Bodine smiled. “Their other venue fell through, so they’re scrambling. I checked and we can work this. We slow down right after the holidays. We’ll hold the Mill for them, for the meeting rooms and banquet, and the number of cabins she requested for forty-eight hours. The coordinator—Mandy—seemed organized, if a little desperate. I’ve just now sent you, my mother, and Rory an e-mail on the particulars. Their budget should work.”
“All right. I’ll talk to her, get a meal plan, transportation, activities, and so on. Writers?”
“Yep.”
“I’ll alert the Saloon.” Jessica made another note on her phone. “I’ve never organized an event for writers that doesn’t run a big bar tab.”
“Good for us.” Bodine wagged a thumb at the little coffeemaker. “Help yourself.”
Jessica simply lifted the Irish-green Bodine Resort insulated cup of water she carried habitually.
“How do you live without coffee?” Bodine wondered, sincerely. “Or Coke. How do you live on water?”
“Because there’s also wine. And there’s yoga, meditation.”
“All of those things put you to sleep.”
“Not if they’re done right. You really should do more yoga. And meditation would probably help you cut back on the caffeine.”
“Meditation just makes me think about all the other things I’d rather be doing.” Leaning back, Bodine swiveled her chair side to side. “I really like that jacket.”
“Thanks. I went into Missoula on my day off, splurged. Which is nearly as good as yoga for the mind and spirit. Sal tells me Linda-Sue’s going to be a little late—news flash—and her mother’s coming with her.”
“That’s the latest. We’ll deal. They’re booking fifty-four cabins for three days. Rehearsal dinner, wedding, wedding reception, basically taking over Zen Town the day before the wedding in addition to the other activities.”
“The wedding’s only four weeks away, so that’s not much time to change their minds, add more fluff.”
Bodine’s wide mouth tipped into a smirk. “You’ve met Dolly Jackson, right?”
“I can handle Dolly.”
“Better you than … anybody,” Bodine decided. “Let’s go over what we’ve got.”
They went over the list top to bottom, and had moved on to a smaller holiday party event the week before Christmas when Sal stuck her head in the door.
“Linda-Sue and her mom.”
“Be right there. Wait, Sal? Order up some mimosas.”
“Now you’re talking.”
“Smart,” Jessica said after Sal popped out again. “Fuss over them and soften them up.”

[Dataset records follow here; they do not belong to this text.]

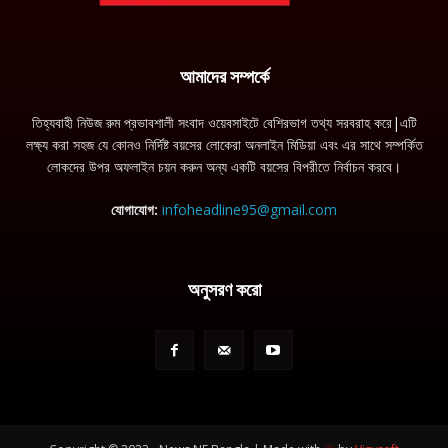
আমাদের সম্পর্কে
তিহ্যবাহী নিউজ রুম প্রভাবশালী সংবাদ ওয়েবসাইটে বেশিরভাগ তথ্য সরবরাহ করে|এটি
লক্ষ্য করা সহজ যে কোনও নির্দিষ্ট বয়সের লোকেরা অনলাইন মিডিয়া এবং এর সাথে সম্পর্কিত
লোকদের উপর অফলাইন চয়ন করুন অন্য একটি বয়সের বিপরীতে নির্বাচন করবে।
যোগাযোগ:
infoheadline95@gmail.com
অনুসরণ করো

“Linda-Sue’s not so bad. Chase dated her for about five minutes in high school.” Bodine rose, tugged her dark brown vest into place. “But mimosas never hurt. Let’s soldier up.”

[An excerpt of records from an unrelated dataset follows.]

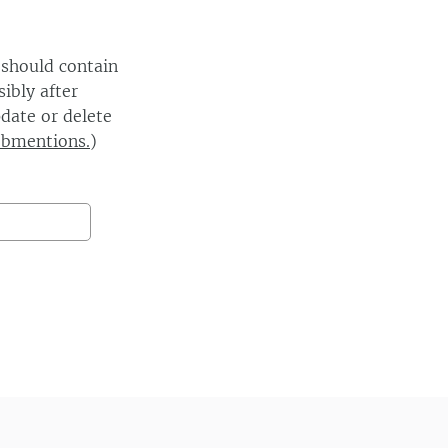
 should contain
ibly after
date or delete
ebmentions.
)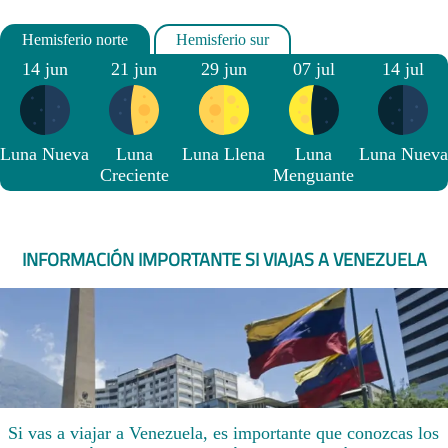
14 jun
21 jun
29 jun
07 jul
14 jul
Luna Nueva
Luna
Luna Llena
Luna
Luna Nueva
Creciente
Menguante
INFORMACIÓN IMPORTANTE SI VIAJAS A VENEZUELA
Si vas a viajar a Venezuela, es importante que conozcas los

Pretty, curvy, easily flustered Linda-Sue paced the lobby with her hands clasped between her breasts.
“Can’t you just see it, Mom? Everything decorated for Christmas, the trees, the lights, a fire going like now. And Jessica said the Mill’s just going to sparkle.”

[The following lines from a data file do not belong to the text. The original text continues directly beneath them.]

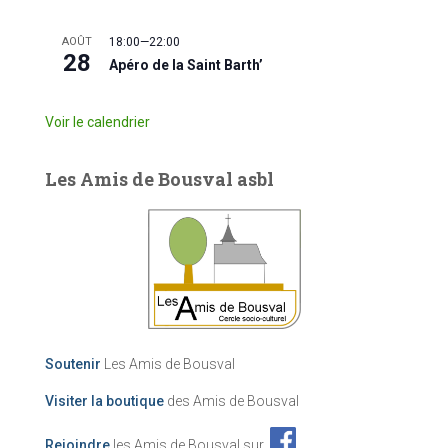
AOÛT
18:00
—
22:00
28
Apéro de la Saint Barth’
Voir le calendrier
Les Amis de Bousval asbl
Soutenir
Les Amis de Bousval
Visiter la boutique
des Amis de Bousval
Rejoindre
les Amis de Bousval sur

“It better. I’m telling you we need those big candle stands, Linda-Sue, at least a dozen. Gold ones, like I saw in that magazine. Not the shiny gold, the classy gold.”
As she talked, Dolly scribbled on a page in the brick-thick, bride-white wedding binder she carried.
Her eyes looked slightly mad.
“And red velvet—dark red, not bright red—laid out on the path from where the sleigh stops instead of white. It’ll show off your dress better. And I’m telling you we need a harpist—wearing red velvet with that classy gold trim—to play while people are coming in to get seated.”
Jessica drew in a breath. “We’re going to need more mimosas.”
“I hear you.” Bodine pasted on a smile, stepped into the breach.
*
Bodine gave the classy gold wedding forty minutes, then escaped. In the three months since Jessica had filled the slot as events manager, she’d proved herself more than capable of handling a fussy mother and a dithering bride-to-be.
In any case, Bodine had a meeting set with the food and beverage manager, needed to answer a couple of questions from one of their drivers, and wanted to cross a discussion with their horse manager off her list.
The winding, hilly gravel road from her office to the Bodine Activity Center (the BAC) ran nearly a half mile, but the minute she stepped outside into that apple-crisp air, she decided she wanted the hike rather than the drive.